Paul Pompa Jr.'s Hard Study closed from off the pace to win by 2 ½ lengths in the $100,000 Birdstone on Thursday at Saratoga Race Course.

The 4-year-old Big Brown colt completed 1 ¾ miles on the main track in 2:56.17, just a second off the track record set by Reigh Count in 1928, for his first stakes victory.

The seven-horse field was taken through the early stages by Scuba, making his 21st start off of a fourth-place finish in the Grade 3 Dominion Day at Woodbine. Archanova, an allowance level shipper, sat a tight, stalking trip under Chris Landeros while Munjaz and Joel Rosario and Sea Raven, second in the Carl Hanford Memorial at Delaware Park followed with intent. 

Under jockey Kendrick Carmouche, Scuba set the early fractions of 25.77 seconds and 51.09 kept a moderate pace through the half-mile. Three quarters of a mile was run in 1:15.56, and a mile in 1:41.43 as Hall of Fame jockey John Velazquez gave Hard Study, the even money favorite, his cue to make his move near the mile mark. 

The Todd Pletcher trainee loped his way towards the front end before finally getting the lead he held to the wire.

"He kept finding a little more and that's what you have to do in these mile and three-quarter-type races," Pletcher said. "We knew Scuba had some history at this distance, so we felt like he was the one to beat and Johnny targeted him on the backside the second time and was able to wear him down."

Hard Study, winner of five starts from 10 starts, paid $4.10 to win on a $2 wager.

"He was doing well the whole way around, so I was pretty confident he would do things,: Velazquez said. "I was a little more concerned around the three-eighths pole that I had to stay at a pace to catch up to where Carmouche was, and once I got there, I knew I had a chance to win."

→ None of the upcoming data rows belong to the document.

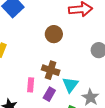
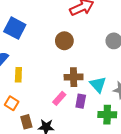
pink rectangle: (31, 85) -> (59, 98), turned 56

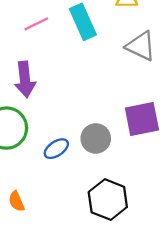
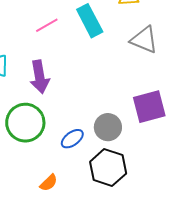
black hexagon: (108, 200) -> (108, 168), moved
orange semicircle: (16, 201) -> (49, 183), moved, turned -108

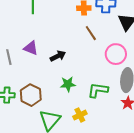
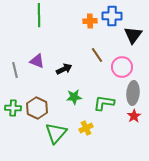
brown line: (91, 33) -> (97, 55), moved

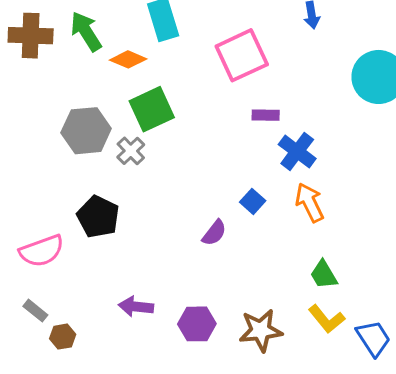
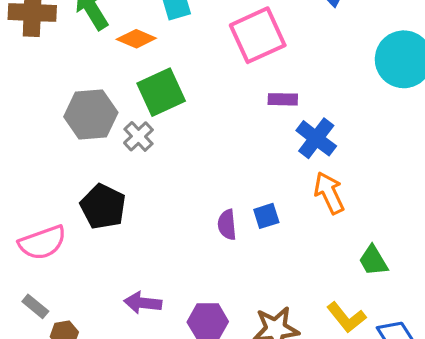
blue square: (253, 201) -> (266, 216), moved, turned 30
purple semicircle: (214, 233) -> (227, 225), turned 136
green trapezoid: (324, 275) -> (373, 261), moved

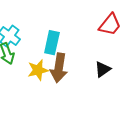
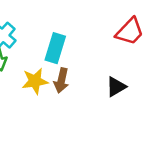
brown arrow: (59, 68) -> (61, 80), size x0.7

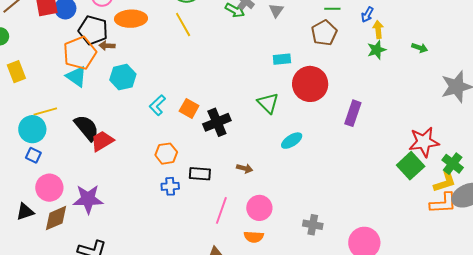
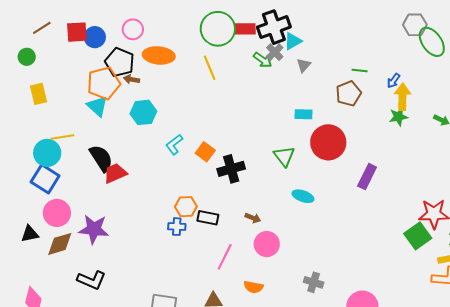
yellow arrow: (378, 29) -> (402, 97), size x1.5
cyan ellipse: (292, 141) -> (303, 196), turned 45
orange hexagon: (166, 154) -> (186, 207), moved
blue square: (33, 155) -> (45, 179), size x1.8
pink circle: (259, 208) -> (267, 244), moved

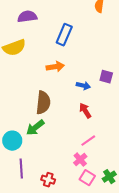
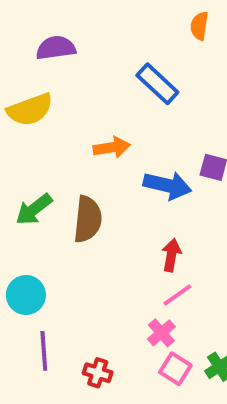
blue rectangle: (64, 35) -> (157, 84), moved, turned -70
blue arrow: (83, 86) -> (167, 185), size x1.6
red arrow: (85, 111) -> (171, 255), moved, turned 42
green arrow: (35, 128) -> (34, 209), moved

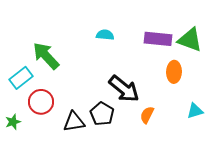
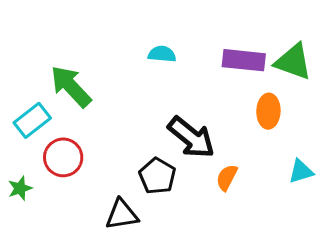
black triangle: (74, 122) -> (122, 215), moved

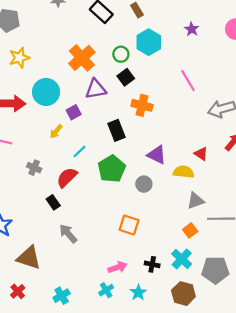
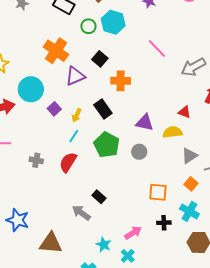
green circle: (121, 54) -> (88, 26), moved
purple square: (74, 112) -> (54, 109), moved
yellow arrow: (56, 131) -> (77, 115), moved
black rectangle: (53, 202) -> (99, 197), moved
orange square: (129, 225) -> (158, 192), moved
cyan star: (138, 292) -> (104, 245), moved

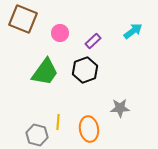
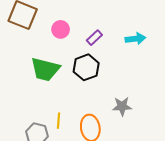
cyan arrow: (133, 31) -> (135, 39), moved, turned 30
green trapezoid: (45, 72) -> (45, 69), turned 68

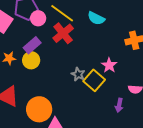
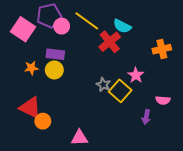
red cross: (63, 33) -> (110, 42), moved
purple rectangle: (32, 45) -> (55, 54), turned 48
orange circle: (39, 109) -> (43, 121), moved, size x0.6

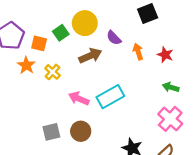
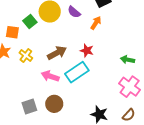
purple semicircle: (114, 38) -> (74, 12), moved
orange arrow: (138, 52) -> (96, 23), moved, turned 56
red star: (165, 55) -> (87, 51), moved
brown arrow: (90, 56) -> (57, 53), moved

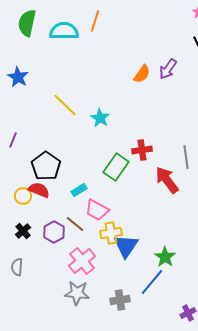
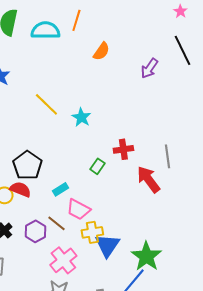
orange semicircle: (142, 74) -> (101, 51), moved
green rectangle: (116, 167) -> (97, 166), size x0.6
green star: (165, 257) -> (146, 256), size x1.4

The distance of the race, and the question of how the pace would play out was on Velazquez's mind.

"I was a little concerned obviously [about the distance]," Velazquez said. "The furthest he has gone is a mile and an eighth. I wanted to make sure I saved him for the end, but at the same time I couldn't let Carmouche get away with the pace that he [Scuba] was going. By the time I got to the quarter-pole and I caught up to Carmouche and he started riding. I thought, 'maybe I do have it now.'"

Scuba, never worse than second during the running of the race and the field's only entrant to have previously won at the distance, finished as the runner-up for trainer Brendan Walsh.

Archanova, whose strong effort allowed him to hold third, did so over Turco Bravo and rider Javier Castellano, winners of last year's running of the Birdstone, had to settle for fourth.

Not one of the seven starters who ran in the Birdstone did so with a victory in their prior race. Hard Study, a distant runner-up to Seymourdini, the 10 ½-length winner of the muddy State Dinner Stakes at Belmont Park owned two victories prior.

The Birdstone victory, and Hard Study's style, gives Pletcher some options looking ahead.

"He gave me the feeling that he would do it," Pletcher said. What's really important in these type of races is a horse that will relax early on and drop the bridle a little bit. We felt he would do that, but you never know until you actually try it. He was able to save ground pretty much the whole way and it unfolded the way we thought it would. He's always been a strong-galloping horse that is long-winded. It fit the profile of horses in the past that we had that were successful in these types of races."